Comtes de Champagne 2012 décoche une flèche qui vient frapper en plein milieu de la cible, équilibrant tous les paramètres : tension, minéralité, fruité, structure, texture… Alexandre Ponnavoy, chef de caves de la Maison Taittinger, nous en dit plus sur ce grand seigneur des chardonnays

Qu’est-ce qui fait que l’on choisit ou non de faire une année un Comtes de Champagne ?

La décision ne repose pas seulement sur la qualité du millésime, mais aussi sur le potentiel de vieillissement. Sur une année comme 2009, qui ressort bien dans les annales, où les chardonnays étaient intéressants par leur gourmandise, on a observé qu’ils étaient en même temps un peu trop ouverts. Un autre élément qui garantit le contrat qualitatif, consiste à ne pas avoir déterminé de volumétrie, ce qui nous permet, dans les années moins homogènes, d’opérer une sélection, quitte à réduire considérablement le tirage. In fine, seule compte la dégustation des vins clairs.

Comment décririez-vous l’architecture de votre assemblage ?

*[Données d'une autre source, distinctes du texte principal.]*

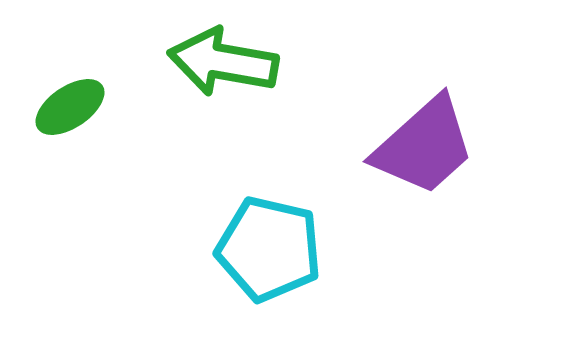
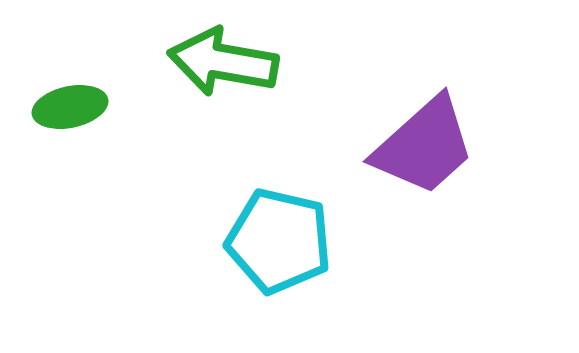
green ellipse: rotated 22 degrees clockwise
cyan pentagon: moved 10 px right, 8 px up
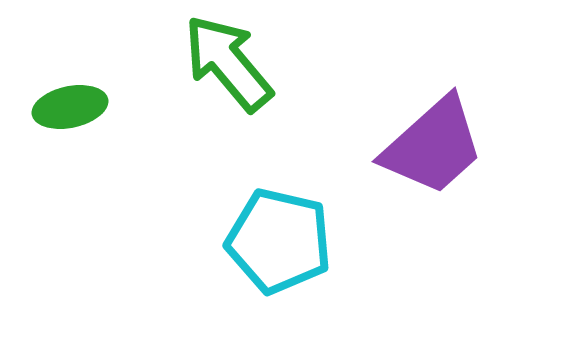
green arrow: moved 5 px right, 1 px down; rotated 40 degrees clockwise
purple trapezoid: moved 9 px right
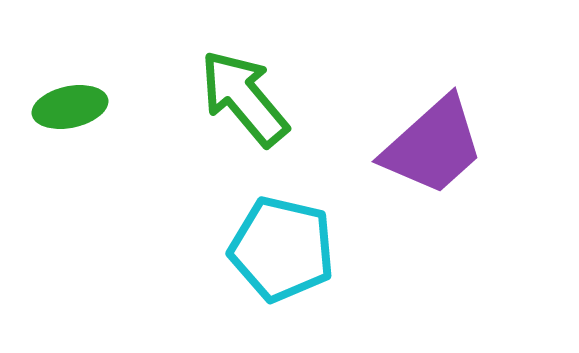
green arrow: moved 16 px right, 35 px down
cyan pentagon: moved 3 px right, 8 px down
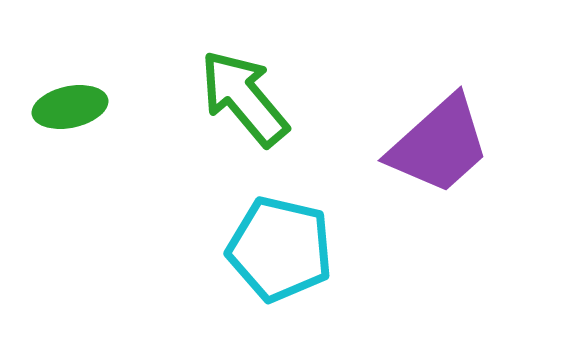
purple trapezoid: moved 6 px right, 1 px up
cyan pentagon: moved 2 px left
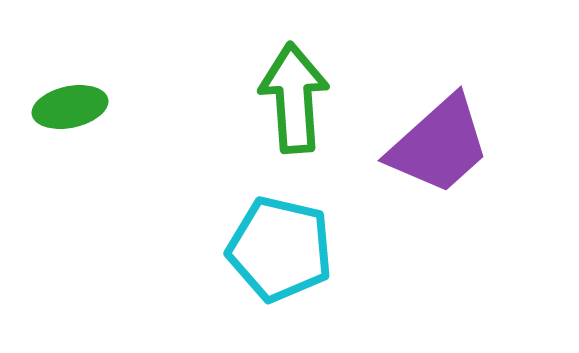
green arrow: moved 50 px right; rotated 36 degrees clockwise
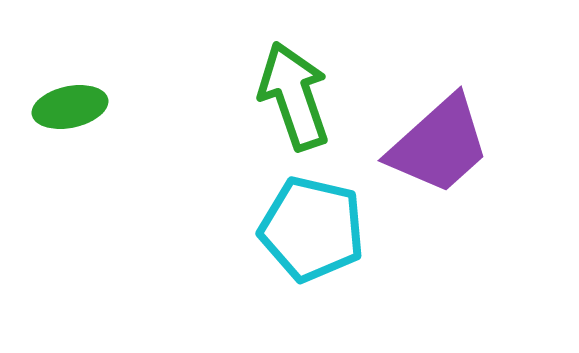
green arrow: moved 2 px up; rotated 15 degrees counterclockwise
cyan pentagon: moved 32 px right, 20 px up
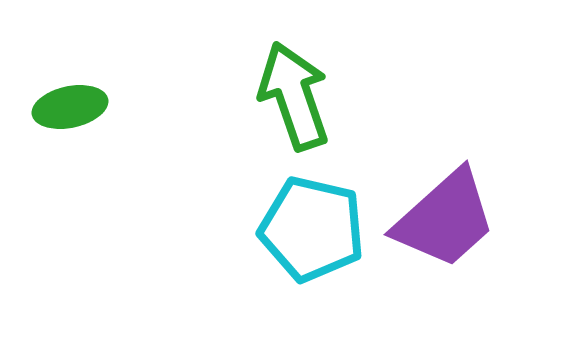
purple trapezoid: moved 6 px right, 74 px down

C’est une osmose entre cinq Grands Crus. Chouilly est utilisé pour la partie bois (mais pas uniquement), parce que l’on y trouve un chardonnay plus structuré, capiteux et chaleureux. À Avize, on retrouvera une expression plus élégante, aérienne, en dentelles. Mesnil représente la partie charnelle et puissante. Oger a un caractère fruité. Quant à Cramant, c’est l’un des crus où la salinité ressort le plus. Nous assemblons ainsi vraiment nos chardonnays comme un vin auquel nous ajoutons ensuite simplement la finesse de la bulle.

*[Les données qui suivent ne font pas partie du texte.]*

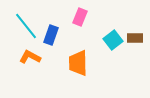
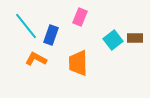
orange L-shape: moved 6 px right, 2 px down
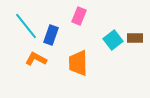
pink rectangle: moved 1 px left, 1 px up
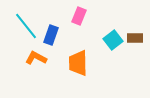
orange L-shape: moved 1 px up
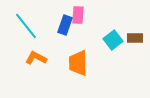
pink rectangle: moved 1 px left, 1 px up; rotated 18 degrees counterclockwise
blue rectangle: moved 14 px right, 10 px up
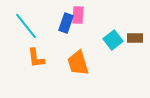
blue rectangle: moved 1 px right, 2 px up
orange L-shape: rotated 125 degrees counterclockwise
orange trapezoid: rotated 16 degrees counterclockwise
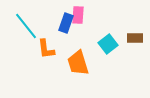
cyan square: moved 5 px left, 4 px down
orange L-shape: moved 10 px right, 9 px up
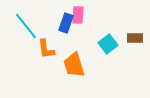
orange trapezoid: moved 4 px left, 2 px down
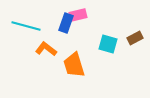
pink rectangle: rotated 72 degrees clockwise
cyan line: rotated 36 degrees counterclockwise
brown rectangle: rotated 28 degrees counterclockwise
cyan square: rotated 36 degrees counterclockwise
orange L-shape: rotated 135 degrees clockwise
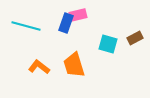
orange L-shape: moved 7 px left, 18 px down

Comment caractériseriez-vous ce nouveau millésime 2012 par rapport au précédent ?

2011 était un millésime solaire. Dans l’univers des « Comtes », il s’agit du plus voluptueux que nous ayons eu, avec ses notes gourmandes de pain d’épices, de réglisse, de meringue. 2012 a été une année particulière du point de vue végétatif. Au printemps, le gel, les pluies diluviennes, et des températures froides au moment de la floraison ont mis la vigne à rude épreuve. L’été ensoleillé et la faible charge ont cependant permis d’atteindre une parfaite maturité. Le vin porte la trace de cette campagne contrastée avec d’une part une grande fraîcheur et une certaine précision, et en même temps une maturité prononcée et une belle structure. Au nez, en première approche, on a cette pointe de réduction qui est dans l’ADN de la cuvée, et que nous travaillons. S’exprime alors la minéralité du terroir, la craie. Puis, sur l’aération, on est davantage sur des arômes légèrement toastés, torréfiés et vanillés. On sent très légèrement la patine du bois, qui représente 6 % de l’assemblage, et qui vient souligner l’ensemble, mais sans prendre le dessus sur la complexité aromatique. Sa présence se confond presque avec le côté noisette du chardonnay. La bouche, très cohérente avec le nez, offre des notes puissantes d’acacia, mais aussi beaucoup de fruit et de texture.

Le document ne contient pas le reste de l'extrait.